§ Requirement: Could you output each record below exactly as it stands and leave the pictures out?

§ Dataset items:
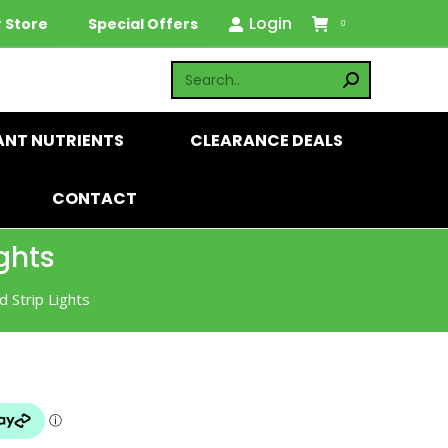
Login
 Store
Special Offers
0
ANT NUTRIENTS
CLEARANCE DEALS
CONTACT
ghts
 Strip Lights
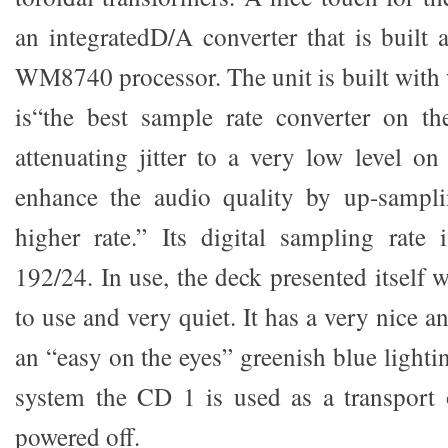
an integratedD/A converter that is built
WM8740 processor. The unit is built with
is“the best sample rate converter on th
attenuating jitter to a very low level o
enhance the audio quality by up-sampli
higher rate.” Its digital sampling rate 
192/24. In use, the deck presented itself 
to use and very quiet. It has a very nice a
an “easy on the eyes” greenish blue lightin
system the CD 1 is used as a transport 
powered off.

§ Solution for this exercise:
Login
 Store
Special Offers
0
ANT NUTRIENTS
CLEARANCE DEALS
CONTACT
ghts
 Strip Lights
an integratedD/A converter that is built
WM8740 processor. The unit is built with
is“the best sample rate converter on th
attenuating jitter to a very low level o
enhance the audio quality by up-sampli
higher rate.” Its digital sampling rate 
192/24. In use, the deck presented itself 
to use and very quiet. It has a very nice a
an “easy on the eyes” greenish blue lightin
system the CD 1 is used as a transport 
powered off.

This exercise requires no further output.